A população adaptou à moda brasileira as cantigas africanas, e eis que daí surge o samba, tido como o mais brasileiro dos estilos musicais, e a bossa-nova, tida como a mais nobre das manifestações musicais autenticamente brasileiras. Instrumentos como o berimbau, atabaque, cuíca e banjo também foram criados em terras brasileiras a partir da herança trazida de África.
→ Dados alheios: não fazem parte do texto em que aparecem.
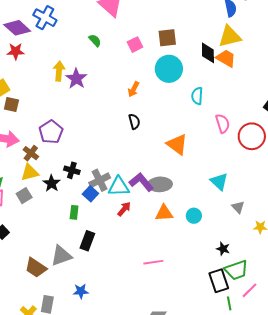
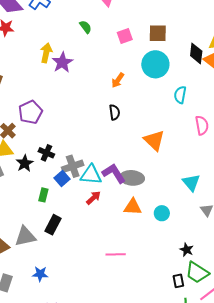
green trapezoid: (236, 270) -> (197, 272), turned 45
black rectangle: (219, 281) -> (178, 281), size x0.6

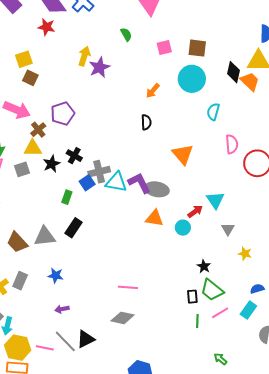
red arrow: (93, 198) -> (195, 211), moved
pink line: (116, 254) -> (128, 287), moved

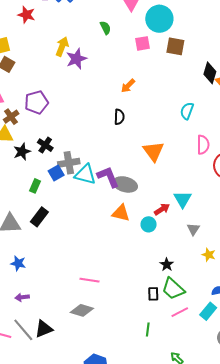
cyan circle: (192, 79) -> (159, 19), moved
green line: (197, 321) -> (148, 329), moved

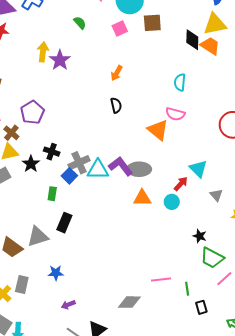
pink semicircle: (203, 145) -> (175, 114), moved, turned 120
pink line: (89, 280) -> (161, 279), moved
black rectangle: (153, 294) -> (201, 307), moved
green line: (148, 329) -> (187, 289), moved

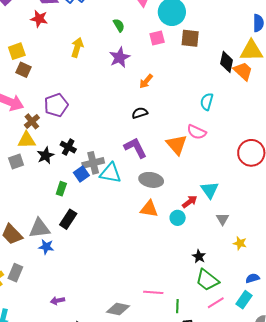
purple star: (60, 60) -> (120, 57), moved
black semicircle: (116, 105) -> (140, 113), turned -105
purple L-shape: (121, 166) -> (135, 148), moved
blue star: (56, 273) -> (46, 247), moved

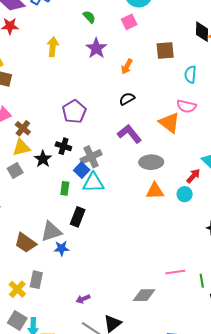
brown square: (190, 38) -> (165, 50), moved
purple pentagon: (56, 105) -> (74, 112), moved
cyan triangle: (111, 173) -> (93, 183), moved

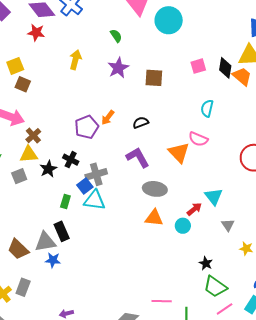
pink square: (129, 22) -> (198, 66), moved
brown square: (165, 50) -> (154, 78), moved
orange arrow: (127, 66) -> (108, 118), moved
black rectangle: (78, 217) -> (62, 231), moved, turned -54

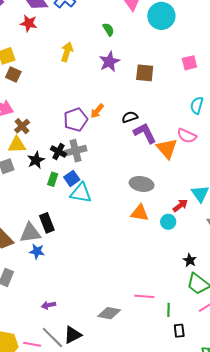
purple L-shape: (138, 157) -> (145, 133), moved
gray cross: (96, 174) -> (76, 151), moved
green rectangle: (65, 201) -> (53, 179), moved

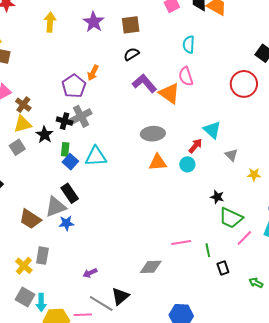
black semicircle: (130, 117) -> (131, 54), moved
pink semicircle: (187, 136) -> (186, 76), turned 60
blue square: (72, 178) -> (70, 162), moved

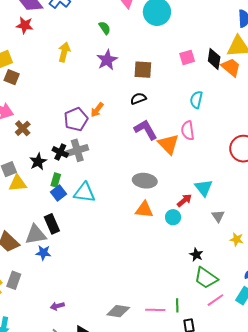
yellow triangle: (22, 124) -> (18, 183), moved
pink line: (181, 242) -> (155, 310), moved

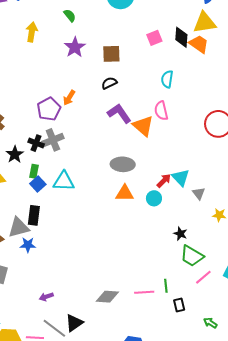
yellow arrow: (64, 52) -> (32, 32), moved
cyan triangle: (204, 188) -> (181, 178), moved
black rectangle: (52, 224) -> (34, 215), turned 36

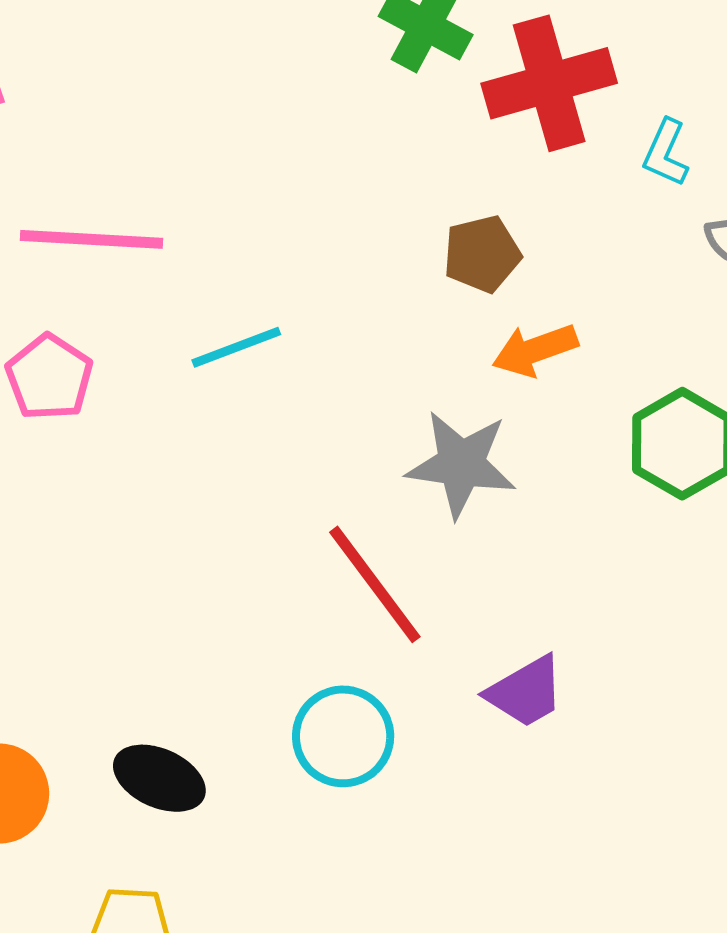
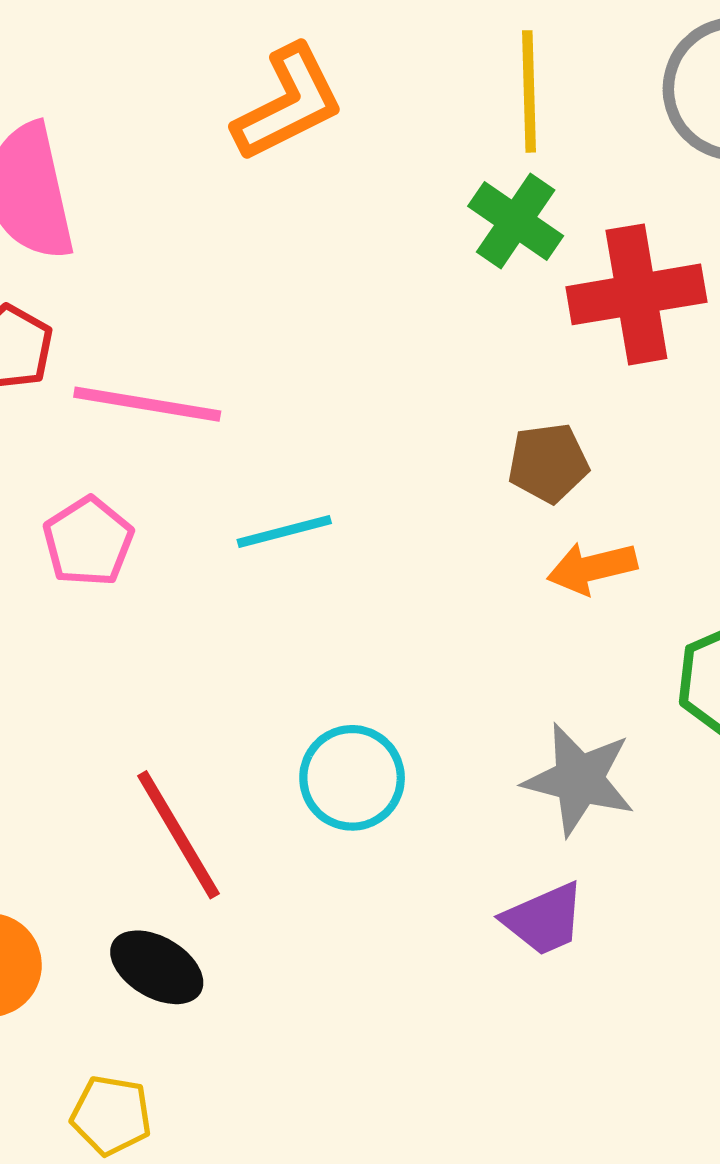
gray star: (461, 464) -> (579, 779), moved
red line: (375, 584) -> (178, 835), moved
cyan circle: (343, 736) -> (352, 778), moved

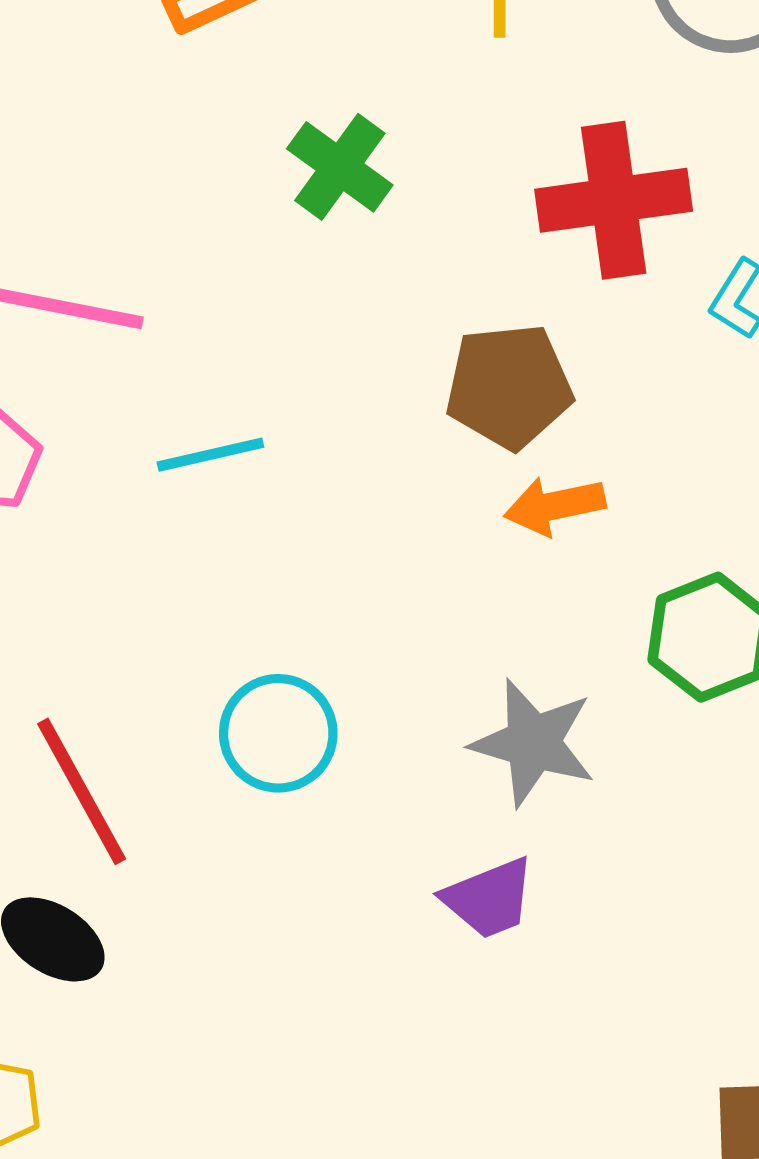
green cross: (516, 221) -> (340, 167), moved
brown pentagon: (548, 463) -> (509, 386), size x1.4

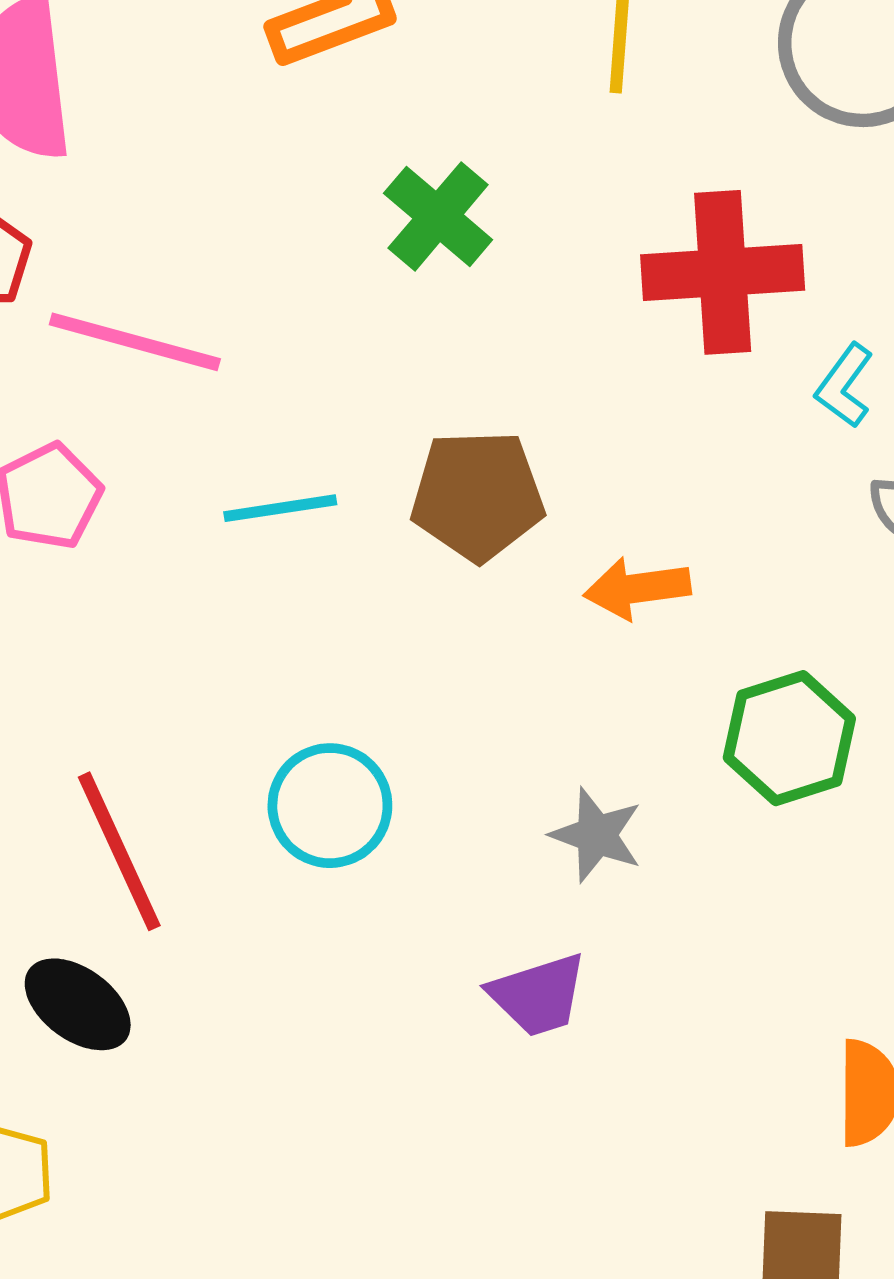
brown pentagon: (509, 386) -> (478, 495), moved
gray star: (533, 743) -> (596, 835), size x0.7

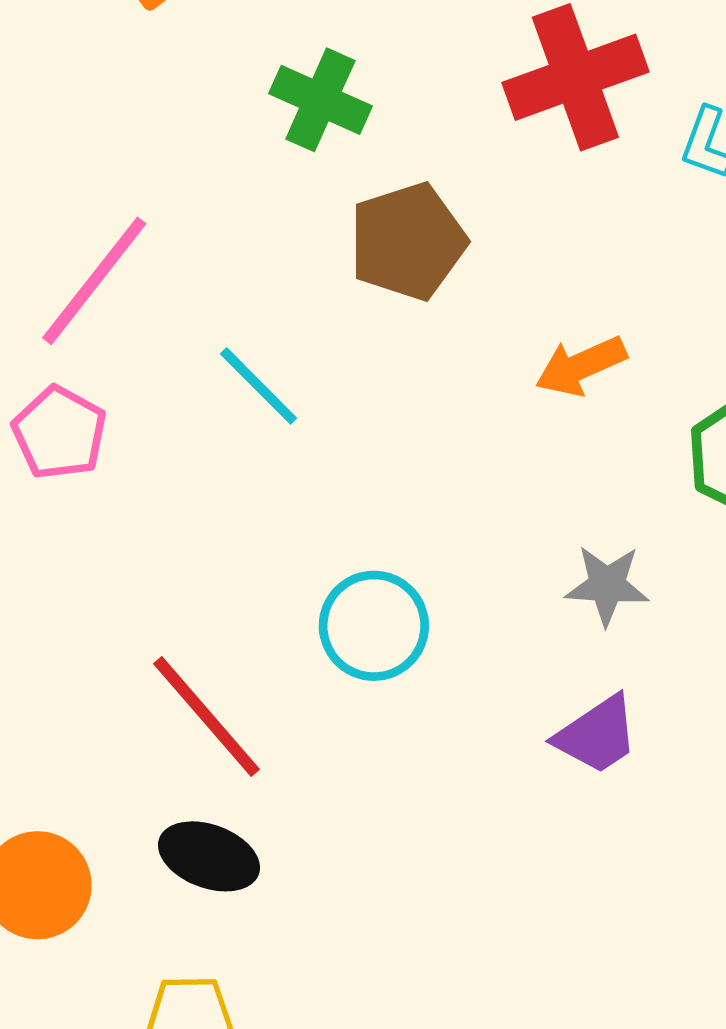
pink line: (135, 342) -> (94, 281), turned -51
brown pentagon: (478, 495) -> (408, 241), moved
cyan line: (280, 508) -> (259, 386), turned 70

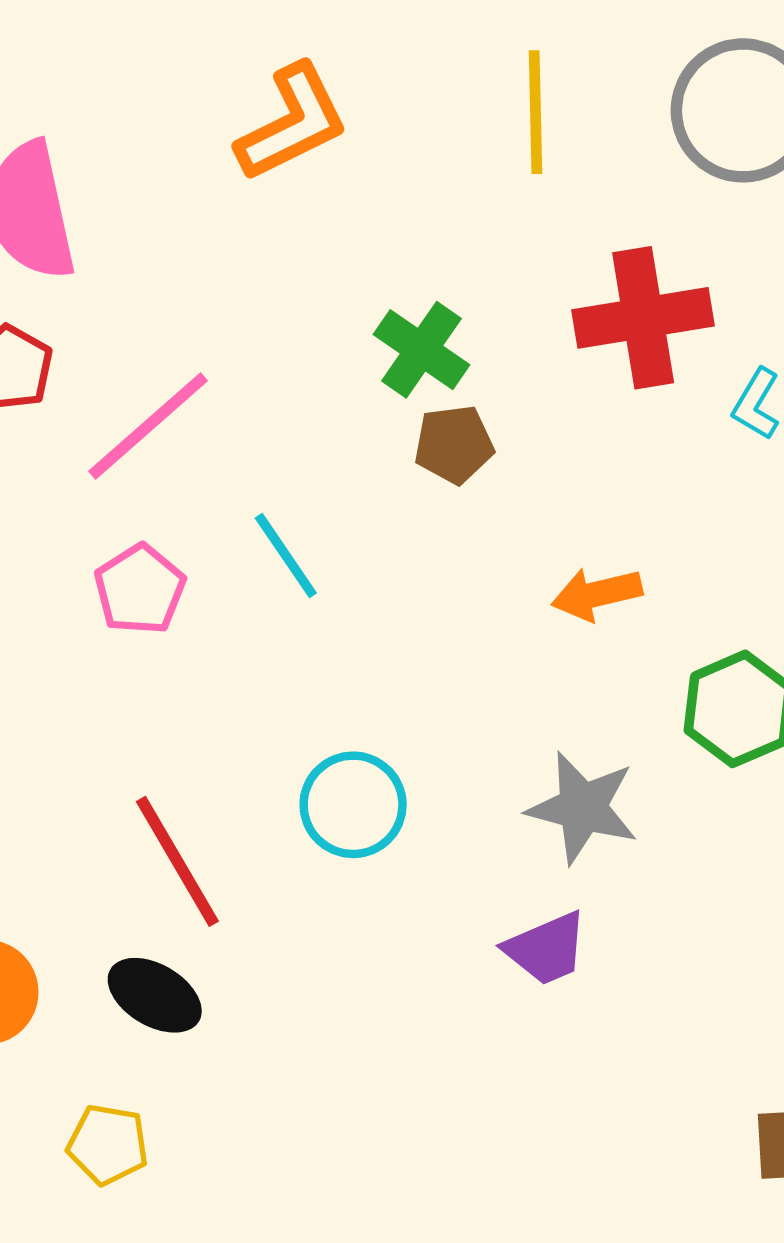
green cross: (320, 100) -> (421, 350), moved
brown pentagon: (408, 241) -> (454, 444), size x0.7
pink pentagon: (59, 433) -> (140, 589), moved
gray star: (607, 585) -> (583, 808), size x1.4

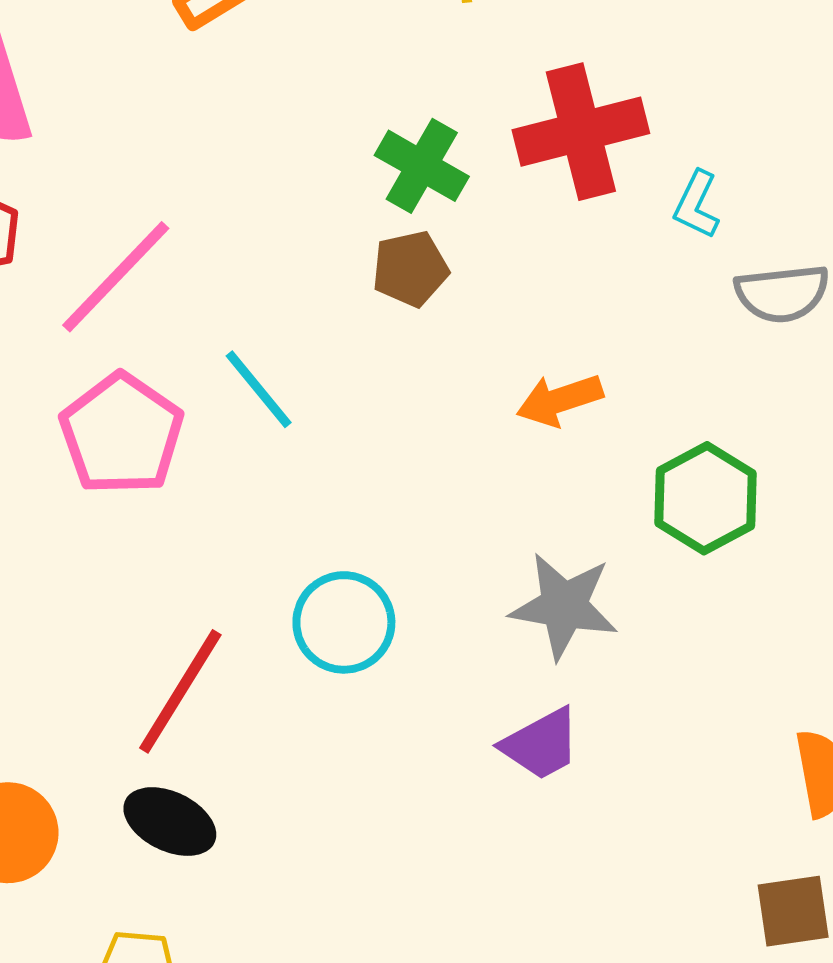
green cross: (421, 350) -> (422, 166), moved
pink pentagon: (140, 589) -> (122, 434), size x1.4
red line: (177, 861) -> (180, 691), turned 67

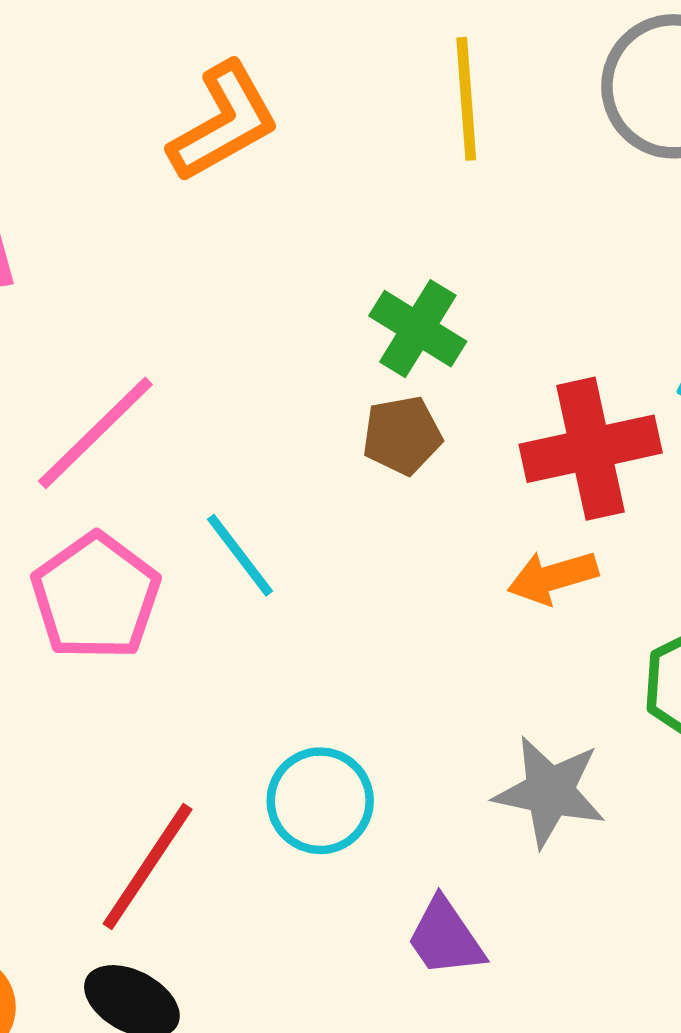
red cross: (581, 132) -> (591, 449), moved
purple trapezoid: (541, 744) -> (445, 937), moved, turned 82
A presença africana é encontrada ainda nos ritmos das danças, como o lundu, estilo que originou o que se conhece atualmente como forró, além de diversos outros gêneros musicais genuinamente brasileiros (ou seriam eles antropofagicamente brasileiros?!).

 

 

 

A feijoada e a influêcia culinária

 

 

Apesar da música ser reconhecida como um dos elementos que mais aproximam Brasil e África, a cozinha tupiniquim, baseada desde o princípio nas tradições do continente africano, não fica atrás. Sinônimos de Brasil nos quatro cantos do mundo, a caipirinha e a feijoada foram trazidos à existência pela inventividade africana nos campos de trabalho do Brasil. Durante o período da escravidão os chamados senhores de escravos não comiam as partes consideradas menos nobres do porco (orelha, rabo e pé), que rejeitadas pela “casa grande” tinham grande valor para os escravos, que com uma alimentação baseada apenas em cereais, resolveram pegar as partes não utilizadas do porco para misturá-las com o feijão. O Brasil herdou de África os hábitos alimentares, e hoje os exporta ao mundo como produto nacional

 

 

No campo religioso, aproximadamente 4 milhões de brasileiros atualmente praticam alguma forma de religião de matriz africana. Além disso, identifica-se o sincretismo religioso em diversas manifestações artísticas, sociais e culturais de nossa sociedade. É possível encontrar, por exemplo, referências às divindades africanas em todas as vertentes da música brasileira. Conceito que também se estende a culinária. Muitas comidas originalmente sagradas, como o acarajé e a tão popular farofa, hoje fazem parte do cardápio nacional. A influência das religiões de matriz africana está até mesmo no vocabulário nacional, encontrando alusões em palavras como babá, faca, tijolo, muamba, caô e por aí vai.

 

 

 

O acarajé, hoje um dos clássicos da Bahia

 

 

Outra contribuição africana, menos comentada, é a botânica. Diversas árvores, folhas e frutos que hoje fazem parte da flora nacional (assim como dos hábitos da população) são oriundas da África e se adaptaram perfeitamente ao solo brasileiro. Destaque para o coqueiro, melancia, gergelim, quiabo e o nosso tão querido café.

 

 

 

Nosso português é repleto de palavras africanas

 

 

A energia africana está presente na alma de todos os brasileiros. Seja na culinária, na pluralidade musical, em nomes de ruas e no uso das palavras. O brasileiro está em constante contato com os hábitos e costumes trazidos de África, os adaptando à realidade momentânea (ou, como diria Oswald, os deglutindo). Hoje, é possível afirmar que foram criadas verdadeiras manifestações afro-brasileiras, em diversas áreas e de diversas formas, e que o Brasil é fruto de cada uma delas. O processo antropofágico se iniciou muito cedo, e tomara que ele não termine. Pelo nosso bem, e pela memória dos nossos antepassados.